To me, the culmination of the decade is the formation of the California Mountain Biking Coalition. Under IMBA’s chapter program there had been some great progress in bringing mountain bike clubs and advocacy groups from around the state together. We had a Regional Director who could speak for us in the capitol, and help coordinate efforts when statewide or national actions were needed. That went away along with IMBA’s chapter program in 2017. 

We’ve always needed a better way to communicate with other clubs and advocacy groups. We’ve needed a way to coordinate efforts for a bigger impact. We’ve needed a California Mountain Biking Coalition. I started on the steering committee in 2018, but things really stepped up in 2019. We formed the California Mountain Biking Coalition as a 501(c)(4) nonprofit, ready to work in Sacramento and around the State, in partnership with local clubs, to make a difference. As a 501(c)(4) we’re in a unique position to solicit change from the top down. A Founder’s round of donor funding begins today, Jan 1, 2020. 

Sapwi Bike Park

Sapwi Bike Park

Now is also a time to look forward at what’s to come. Our Sapwi Committee are currently fundraising to expand Sapwi Bike Park. We have a pending grant from REI to rebuild bridges on the Backbone Trail. We have a pending project in Big Santa Anita Canyon on the Gabrielino trail. Our Santa Clarita Valley Trail Users committee are building new trails to connect communities to their public lands. They also have had a significant impact in advocating for and maintaining trails around the SCV. We have the foundation laid for a statewide 501(c)(4). 

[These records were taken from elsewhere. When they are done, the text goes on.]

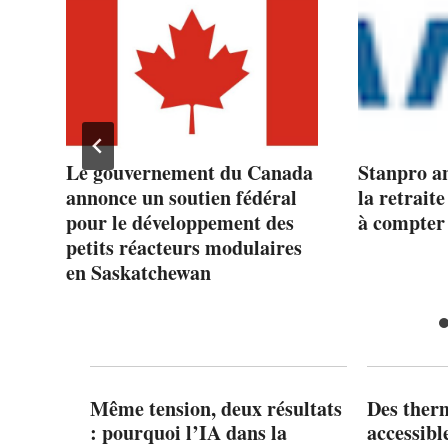
Le gouvernement du Canada
Stanpro an
CO
annonce un soutien fédéral
la retrait
ion
pour le développement des
à compter 
petits réacteurs modulaires
en Saskatchewan
Même tension, deux résultats
Des ther
: pourquoi l’IA dans la
accessibl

We have regular trailwork events throughout the year, though it seems by my estimates, that fewer than a quarter of our members do at least one trailwork day a year. We can do better than that. Come out and dig. It’s work, for sure, but it’s a lot of fun.

CORBA’s biggest challenge as an organization is to grow. We haven’t grown with the sport. Our membership numbers are not much different to what they were in 2010. Our board is operating at capacity, and we’d welcome interested mountain bikers to join us. Help us ensure the next ten years will bring us more opportunity, more trails, and better trails. We’re hoping to make further progress in opening some hike-horse only trails to multi-use, when, supposedly, the Interagency Trail Master Plan for the Santa Monica Mountains National Recreation Area is released. The plan started in the ‘aughts, and has now that we’re in the ’20s, it has spanned three decades. State parks has been intransigent to work with, and we’re hoping to improve those relationships through CAMTB.  There are some opportunities for new trails on MRCA lands, in the City of Santa Clarita, and new trails at Mt. Waterman. Advocacy moves at a glacial pace in California, and is a marathon, not a sprint. We’re in it for the long haul. 

I have to thank our current board, Wendy Engelberg, Joyce Higgins, Peter Sullivan, and Jennifer Jacobson for their sacrifice and dedication. I also have to thank our Santa Clarita Valley Trail Users, and the Sapwi Bike Park Committees. Together we’ve all made huge strides over the past decade, and you have all been integral to CORBA fulfilling our mission.  I thank you all. 

It’s astonishing now to think back to 2010 and all that has happened since. I can only wonder how we will fare when 2030 rolls around, but I know with your help we can make a difference. Please join us in 2020, as a member, a volunteer, or a donor. 

Have fun on the trails, and have a happy, safe, and prosperous new year and decade! 

Steve Messer
President
Concerned Off-Road Bicyclists Association

 

Note :edited 1/24/2020 to include Youth Adventures Program.